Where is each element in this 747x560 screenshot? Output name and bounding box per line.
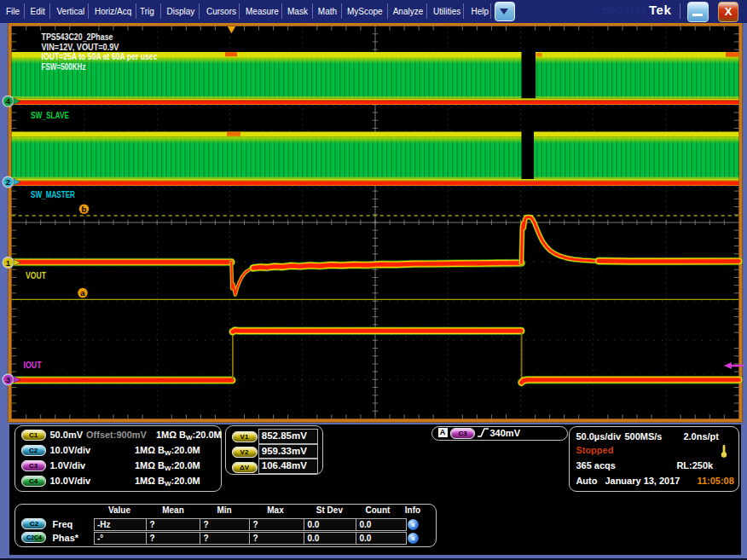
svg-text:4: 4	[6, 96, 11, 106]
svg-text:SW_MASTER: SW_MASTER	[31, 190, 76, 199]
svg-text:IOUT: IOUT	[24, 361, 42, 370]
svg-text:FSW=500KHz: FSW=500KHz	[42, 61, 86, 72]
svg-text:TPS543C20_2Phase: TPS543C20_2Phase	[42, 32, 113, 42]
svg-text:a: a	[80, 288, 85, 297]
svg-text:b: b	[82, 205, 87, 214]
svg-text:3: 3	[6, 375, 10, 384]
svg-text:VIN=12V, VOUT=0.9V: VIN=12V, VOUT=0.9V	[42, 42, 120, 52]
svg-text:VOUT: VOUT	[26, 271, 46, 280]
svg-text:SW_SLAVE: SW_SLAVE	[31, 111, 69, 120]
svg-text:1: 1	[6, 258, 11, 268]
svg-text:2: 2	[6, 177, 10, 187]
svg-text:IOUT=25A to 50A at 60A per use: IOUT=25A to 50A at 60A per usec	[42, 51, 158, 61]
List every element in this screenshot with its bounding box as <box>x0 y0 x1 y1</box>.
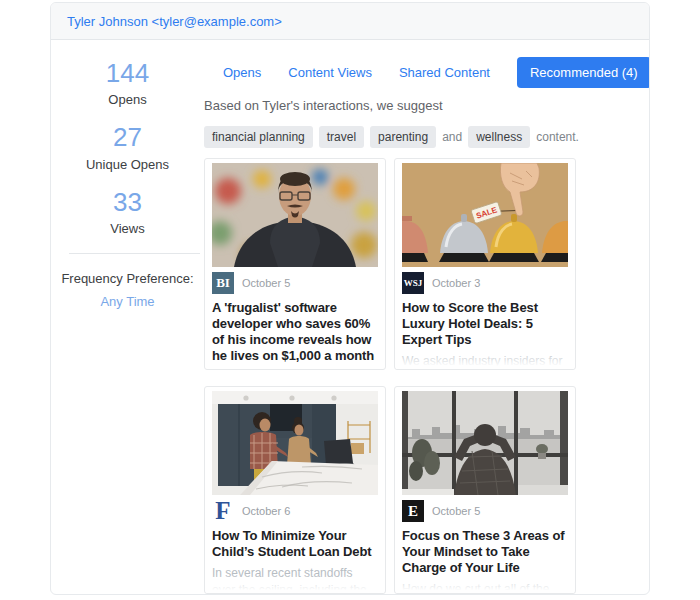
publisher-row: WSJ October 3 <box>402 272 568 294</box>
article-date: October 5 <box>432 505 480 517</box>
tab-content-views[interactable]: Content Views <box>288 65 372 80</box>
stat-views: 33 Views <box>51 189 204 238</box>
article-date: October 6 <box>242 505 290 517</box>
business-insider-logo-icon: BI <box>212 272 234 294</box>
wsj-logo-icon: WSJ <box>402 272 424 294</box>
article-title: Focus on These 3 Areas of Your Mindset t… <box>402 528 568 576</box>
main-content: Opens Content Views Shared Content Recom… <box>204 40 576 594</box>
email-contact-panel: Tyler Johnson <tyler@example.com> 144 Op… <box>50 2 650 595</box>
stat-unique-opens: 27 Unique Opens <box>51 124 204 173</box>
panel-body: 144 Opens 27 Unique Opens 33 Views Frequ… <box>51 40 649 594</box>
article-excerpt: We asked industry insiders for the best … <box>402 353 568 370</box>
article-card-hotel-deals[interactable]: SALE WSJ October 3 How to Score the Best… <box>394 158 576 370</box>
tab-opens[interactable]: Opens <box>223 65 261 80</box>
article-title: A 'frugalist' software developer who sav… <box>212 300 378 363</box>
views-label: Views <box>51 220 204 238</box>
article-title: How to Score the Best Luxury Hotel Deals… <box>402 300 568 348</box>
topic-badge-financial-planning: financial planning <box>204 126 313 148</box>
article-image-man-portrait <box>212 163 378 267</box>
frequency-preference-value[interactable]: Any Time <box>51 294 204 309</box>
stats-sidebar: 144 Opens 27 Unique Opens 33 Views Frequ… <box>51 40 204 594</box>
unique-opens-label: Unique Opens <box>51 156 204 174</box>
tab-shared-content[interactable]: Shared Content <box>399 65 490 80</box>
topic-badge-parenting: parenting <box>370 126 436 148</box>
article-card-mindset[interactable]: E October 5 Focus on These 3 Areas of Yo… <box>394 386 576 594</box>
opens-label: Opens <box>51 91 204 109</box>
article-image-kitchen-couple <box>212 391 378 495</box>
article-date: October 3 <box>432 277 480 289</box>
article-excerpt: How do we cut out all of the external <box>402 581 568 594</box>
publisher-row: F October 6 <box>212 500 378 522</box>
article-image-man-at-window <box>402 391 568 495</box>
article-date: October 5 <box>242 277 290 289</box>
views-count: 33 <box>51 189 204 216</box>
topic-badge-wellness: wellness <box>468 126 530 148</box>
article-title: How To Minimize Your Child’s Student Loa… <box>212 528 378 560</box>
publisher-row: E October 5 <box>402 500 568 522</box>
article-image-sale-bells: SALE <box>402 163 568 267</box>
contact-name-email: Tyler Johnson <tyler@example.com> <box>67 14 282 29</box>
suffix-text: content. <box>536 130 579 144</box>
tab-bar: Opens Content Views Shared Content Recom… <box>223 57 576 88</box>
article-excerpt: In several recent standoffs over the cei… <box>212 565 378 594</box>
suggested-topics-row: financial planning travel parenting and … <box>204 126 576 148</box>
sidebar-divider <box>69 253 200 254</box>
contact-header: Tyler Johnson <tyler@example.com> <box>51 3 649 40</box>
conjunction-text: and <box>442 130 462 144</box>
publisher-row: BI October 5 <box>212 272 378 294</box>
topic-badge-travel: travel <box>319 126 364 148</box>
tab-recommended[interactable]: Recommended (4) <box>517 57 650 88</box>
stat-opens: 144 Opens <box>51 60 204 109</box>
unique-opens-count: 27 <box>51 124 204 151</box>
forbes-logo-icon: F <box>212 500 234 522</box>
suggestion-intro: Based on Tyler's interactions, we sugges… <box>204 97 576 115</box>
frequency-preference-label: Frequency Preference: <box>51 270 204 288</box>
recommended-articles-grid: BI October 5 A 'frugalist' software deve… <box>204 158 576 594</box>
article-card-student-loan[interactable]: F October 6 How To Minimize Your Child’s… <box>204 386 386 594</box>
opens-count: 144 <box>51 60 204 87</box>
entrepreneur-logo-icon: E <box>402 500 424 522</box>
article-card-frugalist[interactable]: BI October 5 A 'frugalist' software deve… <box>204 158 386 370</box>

------------------------

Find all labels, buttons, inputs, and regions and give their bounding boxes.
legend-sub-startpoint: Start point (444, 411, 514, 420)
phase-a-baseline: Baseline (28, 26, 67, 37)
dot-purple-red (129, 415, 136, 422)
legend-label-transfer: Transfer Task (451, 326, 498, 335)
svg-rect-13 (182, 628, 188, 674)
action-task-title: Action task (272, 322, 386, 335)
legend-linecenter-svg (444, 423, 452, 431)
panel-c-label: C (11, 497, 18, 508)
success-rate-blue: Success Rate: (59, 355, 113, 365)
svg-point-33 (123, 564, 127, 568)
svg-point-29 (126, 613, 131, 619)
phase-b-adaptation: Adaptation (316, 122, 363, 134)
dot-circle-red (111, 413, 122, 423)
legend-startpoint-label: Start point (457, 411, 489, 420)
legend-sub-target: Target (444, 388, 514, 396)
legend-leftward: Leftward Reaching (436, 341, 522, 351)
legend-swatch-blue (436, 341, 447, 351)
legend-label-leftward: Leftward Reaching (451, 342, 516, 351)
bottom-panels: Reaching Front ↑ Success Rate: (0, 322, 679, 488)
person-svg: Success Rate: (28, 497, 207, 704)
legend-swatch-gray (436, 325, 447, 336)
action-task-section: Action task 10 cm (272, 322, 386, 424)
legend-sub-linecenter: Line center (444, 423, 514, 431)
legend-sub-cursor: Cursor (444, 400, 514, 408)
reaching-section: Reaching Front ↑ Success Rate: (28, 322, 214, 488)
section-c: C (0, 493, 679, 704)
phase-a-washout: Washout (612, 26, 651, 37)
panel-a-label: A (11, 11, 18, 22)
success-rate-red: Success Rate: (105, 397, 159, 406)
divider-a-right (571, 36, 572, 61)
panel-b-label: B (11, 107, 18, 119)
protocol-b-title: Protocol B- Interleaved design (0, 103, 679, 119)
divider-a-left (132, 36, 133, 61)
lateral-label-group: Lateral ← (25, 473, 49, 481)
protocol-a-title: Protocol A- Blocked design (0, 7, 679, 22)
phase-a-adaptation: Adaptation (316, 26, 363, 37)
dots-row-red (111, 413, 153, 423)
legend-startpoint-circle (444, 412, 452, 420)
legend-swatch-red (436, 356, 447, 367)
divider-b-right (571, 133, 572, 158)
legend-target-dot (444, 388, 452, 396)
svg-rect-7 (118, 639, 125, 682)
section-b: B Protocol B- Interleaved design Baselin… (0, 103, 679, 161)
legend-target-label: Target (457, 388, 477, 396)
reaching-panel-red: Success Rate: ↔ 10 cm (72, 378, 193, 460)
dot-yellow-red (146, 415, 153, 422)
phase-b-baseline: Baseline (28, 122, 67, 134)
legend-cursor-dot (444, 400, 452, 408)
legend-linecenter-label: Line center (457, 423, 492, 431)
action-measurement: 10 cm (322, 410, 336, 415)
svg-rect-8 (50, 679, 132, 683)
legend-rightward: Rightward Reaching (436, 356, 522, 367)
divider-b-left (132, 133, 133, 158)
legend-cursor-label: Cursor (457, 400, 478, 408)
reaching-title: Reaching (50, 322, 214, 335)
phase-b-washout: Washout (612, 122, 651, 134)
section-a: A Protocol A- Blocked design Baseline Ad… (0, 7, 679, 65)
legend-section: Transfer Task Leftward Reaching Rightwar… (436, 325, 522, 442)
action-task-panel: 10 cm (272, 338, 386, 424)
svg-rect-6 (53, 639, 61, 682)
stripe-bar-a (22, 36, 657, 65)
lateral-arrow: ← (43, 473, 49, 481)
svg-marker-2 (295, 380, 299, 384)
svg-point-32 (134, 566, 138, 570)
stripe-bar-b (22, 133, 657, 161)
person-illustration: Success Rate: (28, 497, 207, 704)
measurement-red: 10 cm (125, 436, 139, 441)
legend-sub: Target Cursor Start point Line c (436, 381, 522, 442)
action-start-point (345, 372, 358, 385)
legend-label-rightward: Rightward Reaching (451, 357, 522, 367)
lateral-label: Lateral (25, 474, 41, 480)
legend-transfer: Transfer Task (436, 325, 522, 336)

------------------------

• [Goal of the exercise] Copy out every line of the listing that includes the string "Rightward".

• [Your response]
legend-rightward: Rightward Reaching (436, 356, 522, 367)
legend-label-rightward: Rightward Reaching (451, 357, 522, 367)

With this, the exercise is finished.